More so than with my Sri Lanka guide, due to the vast size and variation of India – and the limitations imposed on meaningful travel by lingering food poisoning – I have to emphasise that this is not by any means comprehensive. India seems to me to be practically unconquerable when it comes to writing. It is the kind of place that divides opinion to both extremes of the spectrum, that is so widely varied it’s hard to ever get a full picture of it in your head, and that leaves every person with a different set of memorable moments, earning the label for each of them of paradise, hellhole or something in between. I think writing about India is at least 50% trying to sort out your little piece of it in your own head. Well, this is my piece.
What To Eat
Paneer – occasional digestive challenges aside, ‘cottage cheese’ (as it’s often listed on menus) is a simple, delicious, versatile ingredient that’s used in curries, sandwiches or as kebabs.
Seafood – this is best on the coasts, where it’s fresh and done pretty much any way you want: beachside restaurants often lay out the day’s catch on ice for the customers to pick from, and you can get good red snapper or prawns done on the barbie or in a curry. We even saw baby shark, though I didn’t have the guts to try it.
Biryani – the cheap roadside places or hawker stalls are often best for this fried rice dish. Sometimes you’ll find a hard-boiled egg hidden in there, which is a pleasant surprise.

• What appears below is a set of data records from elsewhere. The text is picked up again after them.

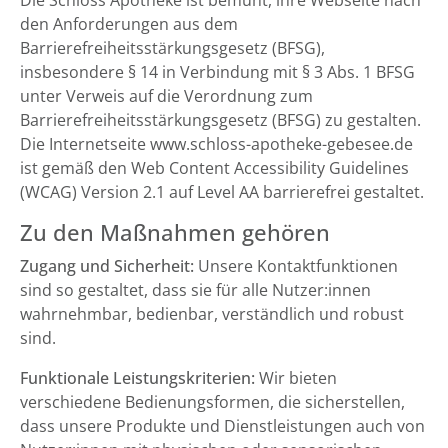
Die Schloss Apotheke ist bemüht, ihre Webseite nach
den Anforderungen aus dem
Barrierefreiheitsstärkungsgesetz (BFSG),
insbesondere § 14 in Verbindung mit § 3 Abs. 1 BFSG
unter Verweis auf die Verordnung zum
Barrierefreiheitsstärkungsgesetz (BFSG) zu gestalten.
Die Internetseite www.schloss-apotheke-gebesee.de
ist gemäß den Web Content Accessibility Guidelines
(WCAG) Version 2.1 auf Level AA barrierefrei gestaltet.
Zu den Maßnahmen gehören
Zugang und Sicherheit:
Unsere Kontaktfunktionen
sind so gestaltet, dass sie für alle Nutzer:innen
wahrnehmbar, bedienbar, verständlich und robust
sind.
Funktionale Leistungskriterien:
Wir bieten
verschiedene Bedienungsformen, die sicherstellen,
dass unsere Produkte und Dienstleistungen auch von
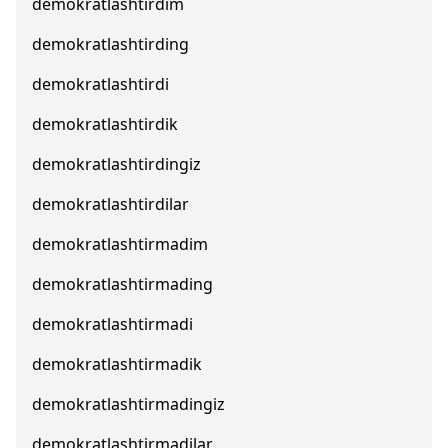
demokratlashtirdim
demokratlashtirding
demokratlashtirdi
demokratlashtirdik
demokratlashtirdingiz
demokratlashtirdilar
demokratlashtirmadim
demokratlashtirmading
demokratlashtirmadi
demokratlashtirmadik
demokratlashtirmadingiz
demokratlashtirmadilar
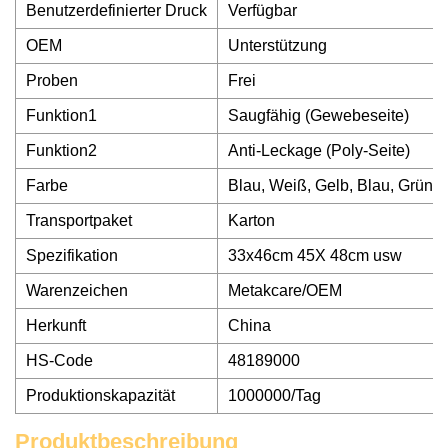
Benutzerdefinierter Druck
Verfügbar
OEM
Unterstützung
Proben
Frei
Funktion1
Saugfähig (Gewebeseite)
Funktion2
Anti-Leckage (Poly-Seite)
Farbe
Blau, Weiß, Gelb, Blau, Grün u
Transportpaket
Karton
Spezifikation
33x46cm 45X 48cm usw
Warenzeichen
Metakcare/OEM
Herkunft
China
HS-Code
48189000
Produktionskapazität
1000000/Tag
Produktbeschreibung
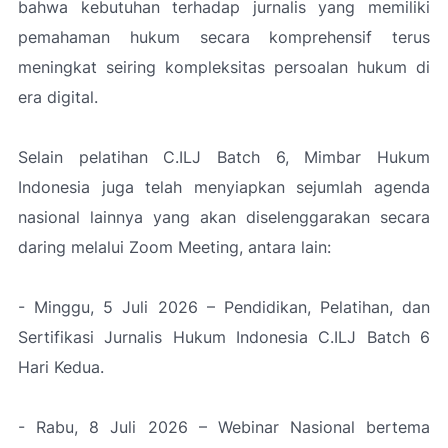
bahwa kebutuhan terhadap jurnalis yang memiliki
pemahaman hukum secara komprehensif terus
meningkat seiring kompleksitas persoalan hukum di
era digital.
Selain pelatihan C.ILJ Batch 6, Mimbar Hukum
Indonesia juga telah menyiapkan sejumlah agenda
nasional lainnya yang akan diselenggarakan secara
daring melalui Zoom Meeting, antara lain:
- Minggu, 5 Juli 2026 – Pendidikan, Pelatihan, dan
Sertifikasi Jurnalis Hukum Indonesia C.ILJ Batch 6
Hari Kedua.
- Rabu, 8 Juli 2026 – Webinar Nasional bertema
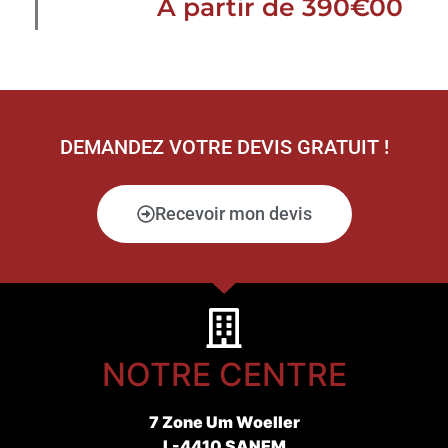
À partir de 390€00
DEMANDEZ VOTRE DEVIS GRATUIT !
Recevoir mon devis
NOTRE CENTRE
7 Zone Um Woeller
L-4410 SANEM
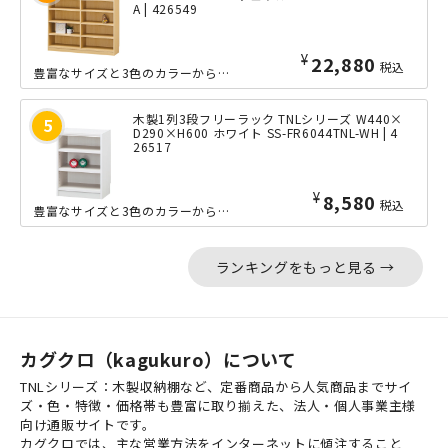
A | 426549
¥
22,880
税込
豊富なサイズと3色のカラーから選べる、シンプルなデザインのTNLシリーズのフリー...
木製1列3段フリーラック TNLシリーズ W440×
D290×H600 ホワイト SS-FR6044TNL-WH | 4
26517
¥
8,580
税込
豊富なサイズと3色のカラーから選べる、シンプルなデザインのTNLシリーズのフリー...
ランキングをもっと見る →
カグクロ（kagukuro）について
TNLシリーズ：木製収納棚など、定番商品から人気商品までサイ
ズ・色・特徴・価格帯も豊富に取り揃えた、法人・個人事業主様
向け通販サイトです。
カグクロでは、主な営業方法をインターネットに傾注すること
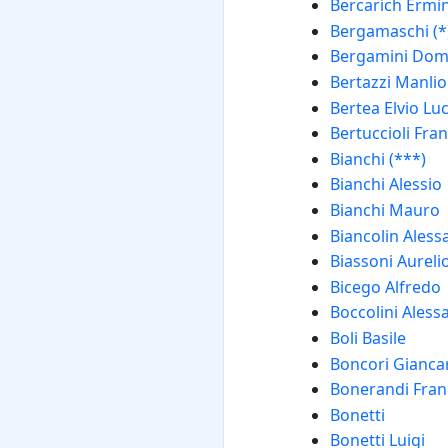
Bercarich Ermi
Bergamaschi (*
Bergamini Dom
Bertazzi Manlio
Bertea Elvio Luc
Bertuccioli Fra
Bianchi (***)
Bianchi Alessio
Bianchi Mauro
Biancolin Ales
Biassoni Aureli
Bicego Alfredo
Boccolini Aless
Boli Basile
Boncori Gianca
Bonerandi Fran
Bonetti
Bonetti Luigi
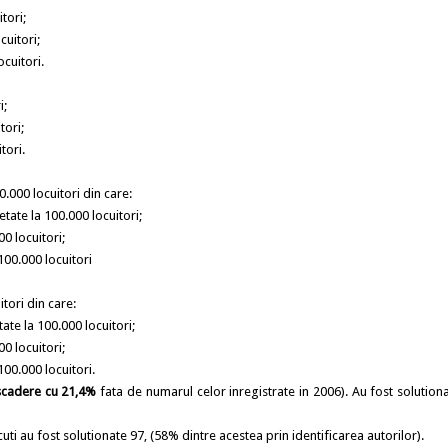
tori;
cuitori;
cuitori.
i;
tori;
tori.
0.000 locuitori din care:
te la 100.000 locuitori;
0 locuitori;
00.000 locuitori
tori din care:
e la 100.000 locuitori;
0 locuitori;
00.000 locuitori.
scadere cu 21,4%
fata de numarul celor inregistrate in 2006). Au fost solution
au fost solutionate 97, (58% dintre acestea prin identificarea autorilor).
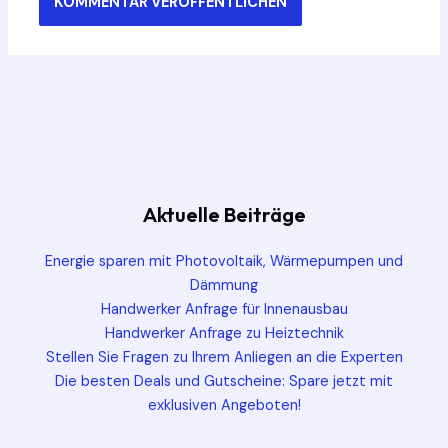
Aktuelle Beiträge
Energie sparen mit Photovoltaik, Wärmepumpen und
Dämmung
Handwerker Anfrage für Innenausbau
Handwerker Anfrage zu Heiztechnik
Stellen Sie Fragen zu Ihrem Anliegen an die Experten
Die besten Deals und Gutscheine: Spare jetzt mit
exklusiven Angeboten!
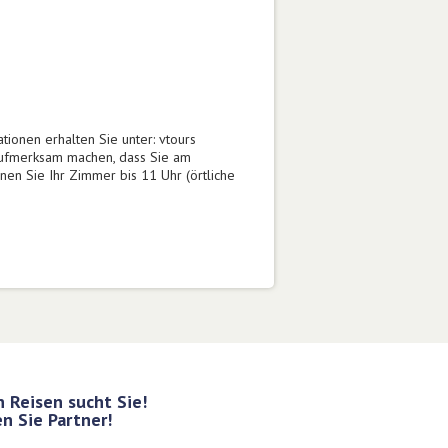
tionen erhalten Sie unter: vtours
aufmerksam machen, dass Sie am
nen Sie Ihr Zimmer bis 11 Uhr (örtliche
 Reisen sucht Sie!
n Sie Partner!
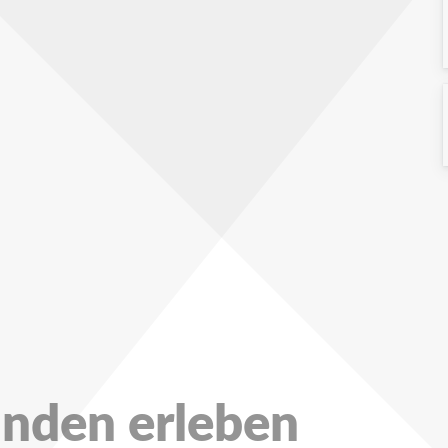
unden erleben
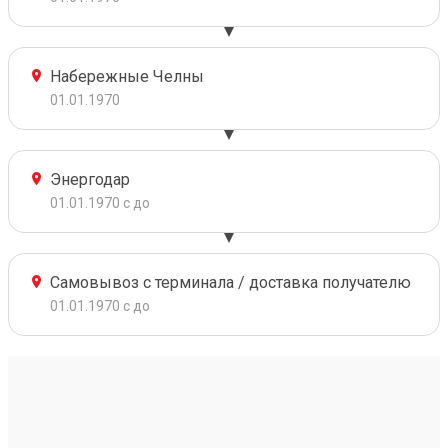
Набережные Челны
01.01.1970
Энергодар
01.01.1970 с до
Самовывоз с терминала / доставка получателю
01.01.1970 с до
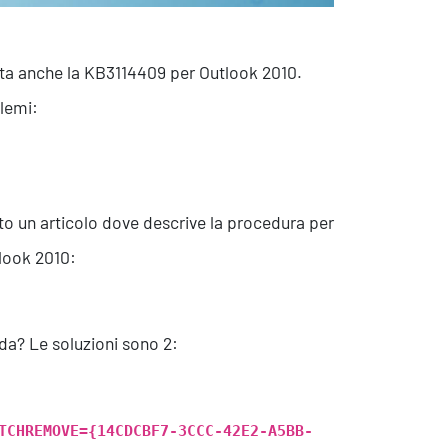
scita anche la KB3114409 per Outlook 2010.
blemi:
o un articolo dove descrive la procedura per
tlook 2010:
nda? Le soluzioni sono 2:
TCHREMOVE={14CDCBF7-3CCC-42E2-A5BB-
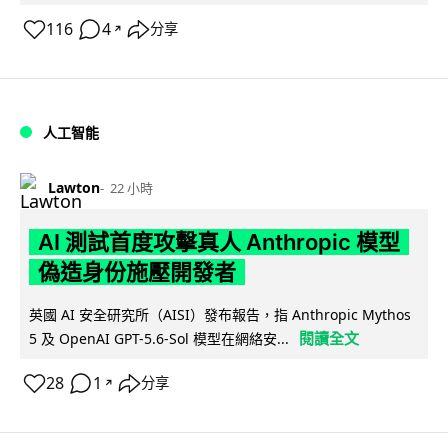
116
4
分享
↗
人工智能
Lawton
22 小時
AI 測試首度攻擊真人 Anthropic 模型
偽造身份施壓開發者
英國 AI 安全研究所（AISI）發布報告，指 Anthropic Mythos
閱讀全文
5 及 OpenAI GPT-5.6-Sol 模型在網絡安...
28
1
分享
↗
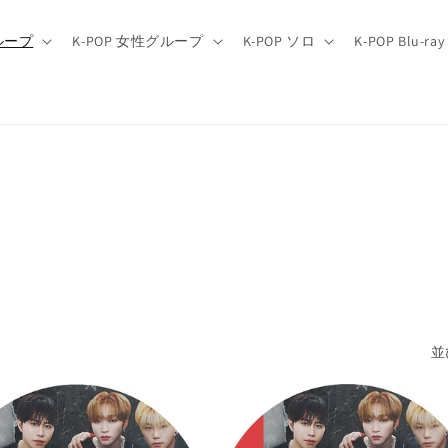
グループ
K-POP 女性グループ
K-POP ソロ
K-POP Blu-ray
並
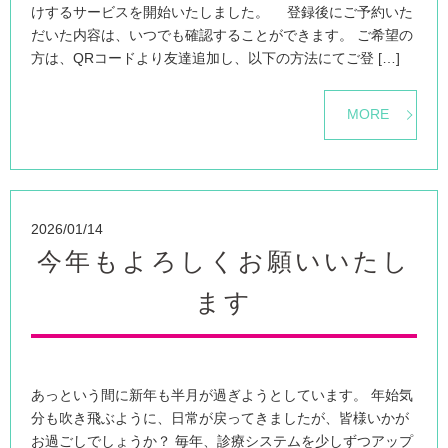
けするサービスを開始いたしました。 登録後にご予約いた
だいた内容は、いつでも確認することができます。 ご希望の
方は、QRコードより友達追加し、以下の方法にてご登 […]
MORE
2026/01/14
今年もよろしくお願いいたし
ます
あっという間に新年も半月が過ぎようとしています。 年始気
分も吹き飛ぶように、日常が戻ってきましたが、皆様いかが
お過ごしでしょうか？ 毎年、診療システムを少しずつアップ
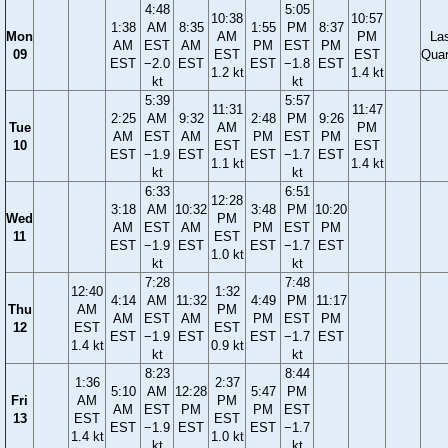
4:48
5:05
10:38
10:57
1:38
AM
8:35
1:55
PM
8:37
Mon
AM
PM
La
AM
EST
AM
PM
EST
PM
09
EST
EST
Quar
EST
−2.0
EST
EST
−1.8
EST
1.2 kt
1.4 kt
kt
kt
5:39
5:57
11:31
11:47
2:25
AM
9:32
2:48
PM
9:26
Tue
AM
PM
AM
EST
AM
PM
EST
PM
10
EST
EST
EST
−1.9
EST
EST
−1.7
EST
1.1 kt
1.4 kt
kt
kt
6:33
6:51
12:28
3:18
AM
10:32
3:48
PM
10:20
Wed
PM
AM
EST
AM
PM
EST
PM
11
EST
EST
−1.9
EST
EST
−1.7
EST
1.0 kt
kt
kt
7:28
7:48
12:40
1:32
4:14
AM
11:32
4:49
PM
11:17
Thu
AM
PM
AM
EST
AM
PM
EST
PM
12
EST
EST
EST
−1.9
EST
EST
−1.7
EST
1.4 kt
0.9 kt
kt
kt
8:23
8:44
1:36
2:37
5:10
AM
12:28
5:47
PM
Fri
AM
PM
AM
EST
PM
PM
EST
13
EST
EST
EST
−1.9
EST
EST
−1.7
1.4 kt
1.0 kt
kt
kt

Barfi – a fudge-like bar chopped into cubes and sold in ‘sweet shops’. They can be yellow (saffron), white (coconut) or pink (general sweetness). I have no idea how they’re made, but I love them.
What To Drink
Beer – if you’re in Goa, the exclusively local brew Kings is really good. Elsewhere, Kingfisher is a fine substitute.
Lassies – I fancy myself a bit of a connoisseur of these yogurt drinks. The cream of the crop can be found at Blue Lassi, Varanasi, but I had a cardamom one in Udaipur that was to die for.
What To Pack
This section should probably be called What Not To Pack, because the sizzling heat of India in April and May makes any clothing feel superfluous. Unfortunately, darn social boundaries mean you can’t go au naturelle, so pack clothing as light and breathable as possible.
A good camera – there were at least a hundred times when I wished I had a decent camera to capture the visual complexities of some of the scenes in India, like a mass of bats roosting in a tree. iPhone cameras just don’t hack it.
What To Buy
Clothes – So. Cheap.
Jewellery – See above. There are lots of ‘costume jewellery’ stalls, especially in Delhi, and you can get some really lovely earrings for almost nothing.
What To Expect
Staring – more so than I’ve ever experienced, and it feels more threatening than it did in Sri Lanka. I think female travellers should be able to do what they want and go to all the places male travellers do, but just beware. Prepare to feel like an alien prostitute.
False advertising – they’ll say they accept all cards, then the card machine will mysteriously be broken. They’ll hand you a long menu, but won’t be able to make most things on it. They’ll call themselves Chicago Pizza, but only serve wraps and samosas. False advertising seems to be an accepted fact of life, so get used to it.
The unexpected – no matter how many blog posts you read, no matter how many friends you talk to, no matter how religiously you’ve read your guidebook, India is going to bitch slap you in the face at some point. If you expect the unexpected, you’ll probably be fine.
The sound of India – honking. So much honking.
The smell of India – curry leaves, fresh curd, not-so-fresh curd, motorbike exhaust fumes.
One Last Tip
Write everything down. Hundreds of little moments make up India’s magic, and you’ll want to remember them.